▶ [MATERIALS PROVIDED]:
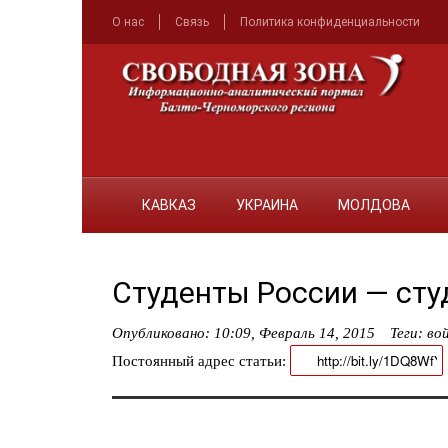
О нас
Связь
Политика конфиденциальности
КАВКАЗ
УКРАИНА
МОЛДОВА
Студенты России — ст
Опубликовано:
10:09, Февраль 14, 2015
Теги:
во
Постоянный адрес статьи:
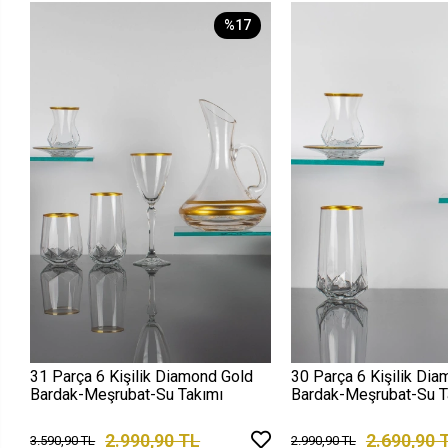
%17
31 Parça 6 Kişilik Diamond Gold
30 Parça 6 Kişilik Di
Bardak-Meşrubat-Su Takımı
Bardak-Meşrubat-Su T
2.990,90 TL
2.690,90 
3.590,90 TL
2.990,90 TL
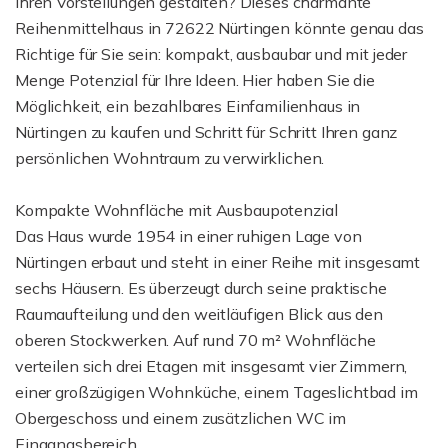
Ihren Vorstellungen gestalten? Dieses charmante
Reihenmittelhaus in 72622 Nürtingen könnte genau das
Richtige für Sie sein: kompakt, ausbaubar und mit jeder
Menge Potenzial für Ihre Ideen. Hier haben Sie die
Möglichkeit, ein bezahlbares Einfamilienhaus in
Nürtingen zu kaufen und Schritt für Schritt Ihren ganz
persönlichen Wohntraum zu verwirklichen.
Kompakte Wohnfläche mit Ausbaupotenzial
Das Haus wurde 1954 in einer ruhigen Lage von
Nürtingen erbaut und steht in einer Reihe mit insgesamt
sechs Häusern. Es überzeugt durch seine praktische
Raumaufteilung und den weitläufigen Blick aus den
oberen Stockwerken. Auf rund 70 m² Wohnfläche
verteilen sich drei Etagen mit insgesamt vier Zimmern,
einer großzügigen Wohnküche, einem Tageslichtbad im
Obergeschoss und einem zusätzlichen WC im
Eingangsbereich.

▶ [EXERCISE AIM]: Quote precisely the lines of the data from the line containing "31 Parça 6 Kişilik Diamond Gold" through its final line, both included, excluding pictures.

▶ [WRITTEN SOLUTION]:
31 Parça 6 Kişilik Diamond Gold
30 Parça 6 Kişilik Di
Bardak-Meşrubat-Su Takımı
Bardak-Meşrubat-Su T
2.990,90 TL
2.690,90 
3.590,90 TL
2.990,90 TL
Ihren Vorstellungen gestalten? Dieses charmante
Reihenmittelhaus in 72622 Nürtingen könnte genau das
Richtige für Sie sein: kompakt, ausbaubar und mit jeder
Menge Potenzial für Ihre Ideen. Hier haben Sie die
Möglichkeit, ein bezahlbares Einfamilienhaus in
Nürtingen zu kaufen und Schritt für Schritt Ihren ganz
persönlichen Wohntraum zu verwirklichen.
Kompakte Wohnfläche mit Ausbaupotenzial
Das Haus wurde 1954 in einer ruhigen Lage von
Nürtingen erbaut und steht in einer Reihe mit insgesamt
sechs Häusern. Es überzeugt durch seine praktische
Raumaufteilung und den weitläufigen Blick aus den
oberen Stockwerken. Auf rund 70 m² Wohnfläche
verteilen sich drei Etagen mit insgesamt vier Zimmern,
einer großzügigen Wohnküche, einem Tageslichtbad im
Obergeschoss und einem zusätzlichen WC im
Eingangsbereich.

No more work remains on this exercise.